Maybe. Google recently announced it is consolidating the privacy policies for its products; it has 60 or so such products. That is a lot of data, the epitome of big data—lotsa big data. And through its relentless efforts and consolidation Google has (or will have) created the most significant database ever. The combined aggregation of all that data will give Google the ability to correlate and analyze behaviors and activities, our physical locations, the timelines for the processes of conducting our lives, our actions, our aspirations, and Google can even make a very sophisticated guess about our thoughts; assuming of course it has the compute horsepower to do it. Google is just the first; governments have been trying to do this for decades.

At once, upon reading this a lot of you will yell Big Brother, and in fact it is. Google has accomplished what governments and dictators could only dream about. Google however, unlike a government, won’t pass laws or send in troops based on the analysis of the data. Rather it will use the data to guide the purveyors of goods and services. The result will be those purveyors will fine-tune their offerings so they perfectly match our desires—not necessarily our needs—our desires because we spend most freely on a desire, before a need.

The brave new world illustrated in the Minority Report, when Tom Cruise walks into a store and is recognized and directed to the things the store’s computer thinks he’ll want will soon be here. How we are ID’ed by the store may be through eye recognition like the immigration kiosks now do, but more likely it will be via NFC which we will all have in a year or so.

The question is, will this be a bad thing? It sure will cut down on bad product investments. But overall the wisdom of the crowd may not be what we want, and I’m pretty sure it’s not what we need.

If the suppliers of goods and services only offer us what the masses want, then will Baskin-Robbins cut down to three flavors? Will clothes come in black, white, and pink? Will all cars look the same (most do now I’ll admit), and will we all eat the same food, or have to pay 3 to 5x to get something different?

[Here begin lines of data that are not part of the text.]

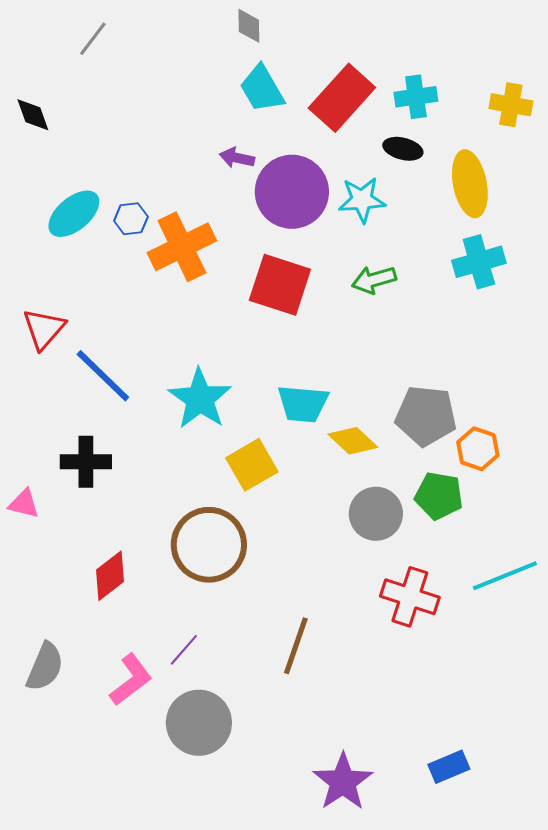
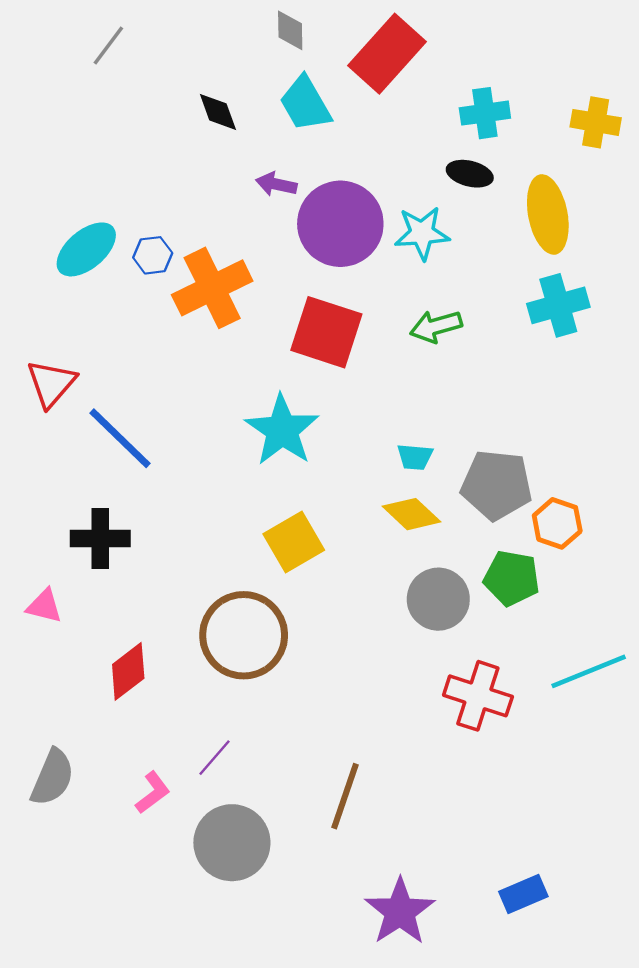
red rectangle: (342, 98) -> (387, 54), moved
black diamond: (33, 115) -> (218, 112), moved
cyan star: (200, 399) -> (282, 430), moved
cyan trapezoid: (303, 404) -> (415, 457), moved, size x0.6
pink triangle: (24, 504) -> (44, 606), moved
brown line: (296, 646) -> (345, 796), moved
pink L-shape: (131, 680) -> (153, 793), size x0.7

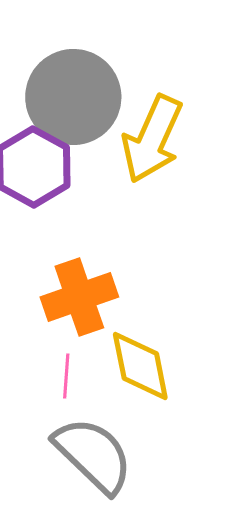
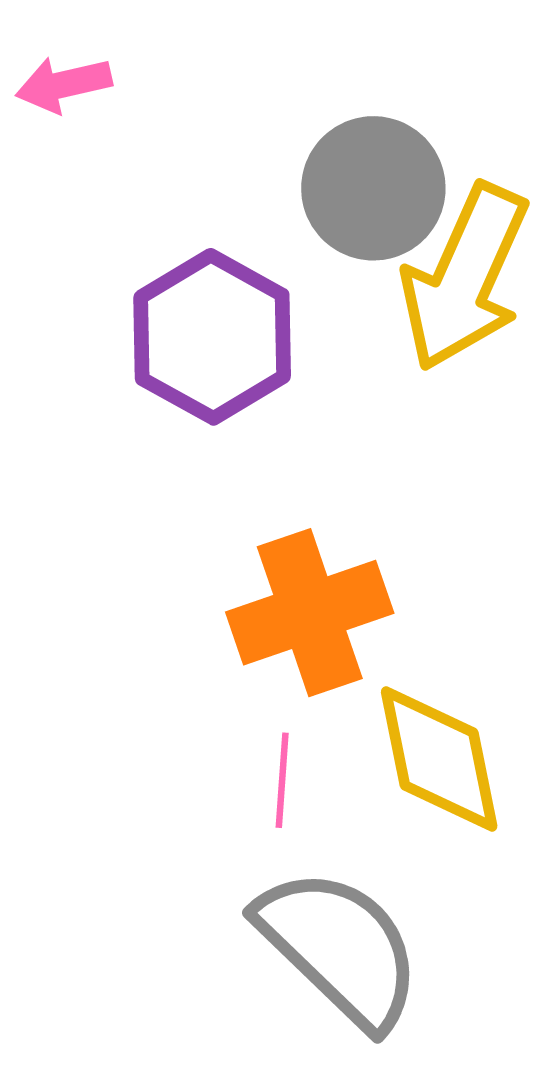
gray circle: (73, 97) -> (373, 188), moved, size x0.7

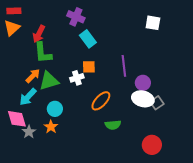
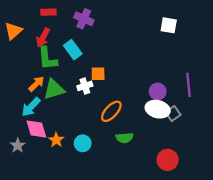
red rectangle: (14, 11) -> (49, 12), moved
cyan rectangle: (88, 39) -> (73, 50), moved
purple line: (124, 66) -> (188, 85), moved
cyan circle: (55, 109) -> (83, 143), moved
pink diamond: (17, 119) -> (36, 129), moved
gray star: (29, 132) -> (18, 145), moved

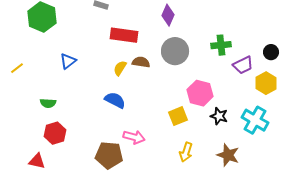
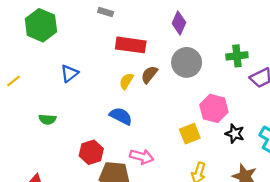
brown semicircle: (141, 62) -> (149, 74), turned -60
red hexagon: (55, 133) -> (91, 152), moved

That’s the down side of the singularity. Not that we will be oppressed by a mindless and selfish government, but that we will oppress ourselves by homogenizing our tastes and desires. The second phase of that dank world is the Lord of the Flies where we ostracize those who don’t fit in to our homogenized world. Who wants to see someone wearing green when everyone knows yellow is the in color? Get rid of that fool, he’s hurting my eyes.

Google may, in this gigantic database consolidation, unintentionally violate their first rule: do no harm. They could in fact do great harm—inadvertently, but then, who would know? It’s all good right? You like vanilla ice cream and pink shirts, right?.